Face aux tergiversations des décideurs tunisiens sur la date de l'élection d'une Assemblée constituante, qui pourrait bien être reportée de juillet à octobre, les citoyens ordinaires s'impatientent et réclament une issue rapide à ce «calvaire».

La Haute instance indépendante chargée des élections a confirmé jeudi le report au 16 octobre des premières élections post-Ben Ali pour des raisons techniques, contre l'avis du gouvernement qui avait maintenu deux jours plus tôt la date initiale du 24 juillet.

Nouveau rebondissement vendredi au sommet du G8 à Deauville, où le premier ministre tunisien Béji Caïd Essebsi a finalement ouvert la porte à un report, en affirmant que son gouvernement l'accepterait si la commission électorale «pense que c'est nécessaire».

Le Conseil des ministres se prononcera mardi.

«Je n'y connais rien à la politique et je m'en fiche de ces réunions!
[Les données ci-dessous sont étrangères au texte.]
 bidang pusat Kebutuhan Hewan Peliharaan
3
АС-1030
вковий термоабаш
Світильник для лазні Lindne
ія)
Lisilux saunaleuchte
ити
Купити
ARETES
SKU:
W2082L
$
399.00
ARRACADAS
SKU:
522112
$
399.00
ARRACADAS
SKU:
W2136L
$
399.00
Tout ce que je veux, c'est voir un gouvernement légitime en Tunisie le plus tôt possible», lance Nouri, un vendeur de légumes au marché central à Tunis.

«Ca fait cinq mois qu'on s'est débarrassé de Ben Ali et de sa bande et nous sommes pas prêts encore à attendre des mois encore pour savoir où on en est exactement», ajoute-t-il.
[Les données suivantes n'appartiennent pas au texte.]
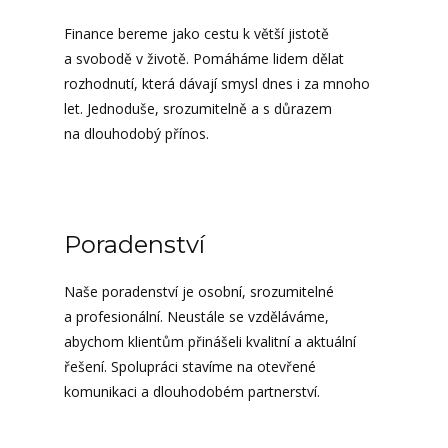
Finance bereme jako cestu k větší jistotě
a svobodě v životě. Pomáháme lidem dělat
rozhodnutí, která dávají smysl dnes i za mnoho
let. Jednoduše, srozumitelně a s důrazem
na dlouhodobý přínos.
Poradenství
Naše poradenství je osobní, srozumitelné
a profesionální. Neustále se vzděláváme,
abychom klientům přinášeli kvalitní a aktuální
řešení. Spolupráci stavíme na otevřené
komunikaci a dlouhodobém partnerství.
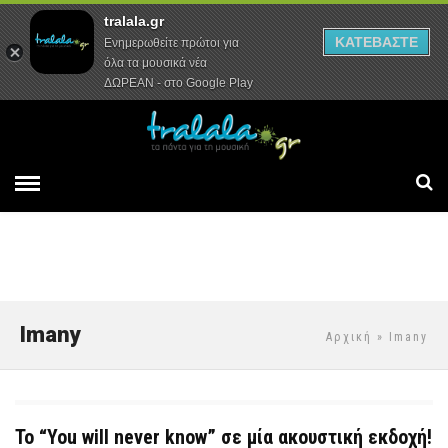
tralala.gr
Αρχική
Συνεντεύξεις
Ρεπορτάζ
ΚΑΤΕΒΑΣΤΕ
Ενημερωθείτε πρώτοι για
όλα τα μουσικά νέα
ΔΩΡΕΑΝ - στο Google Play
Imany
Αρχική
» Imany
To “You will never know” σε μία ακουστική εκδοχή!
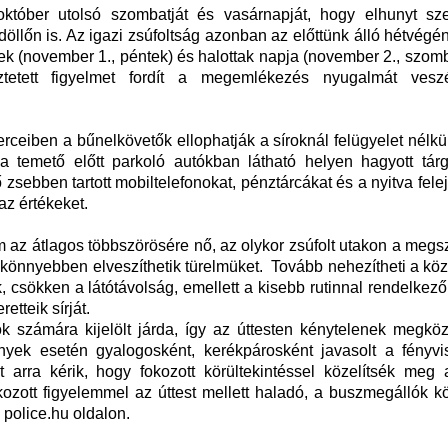
któber utolsó szombatját és vasárnapját, hogy elhunyt szer
llőn is. Az igazi zsúfoltság azonban az előttünk álló hétvégé
k (november 1., péntek) és halottak napja (november 2., szomb
etett figyelmet fordít a megemlékezés nyugalmát veszé
rceiben a bűnelkövetők ellophatják a síroknál felügyelet nélkü
 a temető előtt parkoló autókban látható helyen hagyott tárg
ebben tartott mobiltelefonokat, pénztárcákat és a nyitva felej
az értékeket.
 az átlagos többszörösére nő, az olykor zsúfolt utakon a megs
 könnyebben elveszíthetik türelmüket. Tovább nehezítheti a kö
 csökken a látótávolság, emellett a kisebb rutinnal rendelkez
etteik sírját.
k számára kijelölt járda, így az úttesten kénytelenek megköz
mények esetén gyalogosként, kerékpárosként javasolt a fényvi
arra kérik, hogy fokozott körültekintéssel közelítsék meg a 
kozott figyelemmel az úttest mellett haladó, a buszmegállók 
police.hu oldalon.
Le régime de l'ex-président Zine El Abidine Ben Ali a chuté le 14 janvier sous la pression de la rue après 23 ans de pouvoir sans partage. Depuis, aucune élection n'a eu lieu et c'est un gouvernement provisoire qui préside aux destinées du pays.

Pour Mouna, fonctionnaire, «on ne peut sortir de cette ambiguïté qu'après l'élection d'un gouvernement légitime qui pourrait imposer sa loi».

«Les choses doivent être claires le plus rapidement possible, attendre cinq mois de plus, quelles que soient les raisons, ne feront que prolonger encore une période de doute, d'insécurité et d'instabilité et Dieu sait ce qui peut se passer!», renchérit Soufiène, étudiant.

Si plusieurs partis politiques sont favorables à la date du 24 juillet, dont le parti islamiste Ennahda et le parti démocrate progressiste (PDP), au nom de la stabilité du pays, d'autres, comme le Parti communiste et ouvrier tunisien (PCOT), souhaitent avoir plus de temps pour faire campagne et mettent en garde contre une élection mal préparée.

Or pour la commission électorale tunisienne, il est tout simplement «impossible» techniquement d'organiser des élections crédibles dans huit semaines, vu l'ampleur de la tâche.

Le pays doit se doter de 1500 centres d'inscription et former 6000 agents inscripteurs, sans compter l'inscription des Tunisiens de l'étranger. Le jour de l'élection, 8000 bureaux de vote devront être prêts.

Mais ces arguments laissent certains électeurs de marbre.

«On a déjà assez de problèmes, on ne veut pas aussi devoir comprendre ces détails purement techniques. Le peuple veut les élections au 24 juillet», s'agace Samir, chauffeur de taxi.

Zohra, journaliste, se dit «compréhensive et tout à fait d'accord avec les raisons de ce report», mais elle prévient toutefois que le peuple est «impatient de sentir des changements concrets».

«Cinq mois encore! C'est un vrai calvaire pour tous les Tunisiens! Il faut trouver une solution et maintenir les élections au 24 juillet et qu'on en finisse avec cette histoire», s'énerve quant à lui Samir, réceptionniste dans un hôtel au centre de Tunis.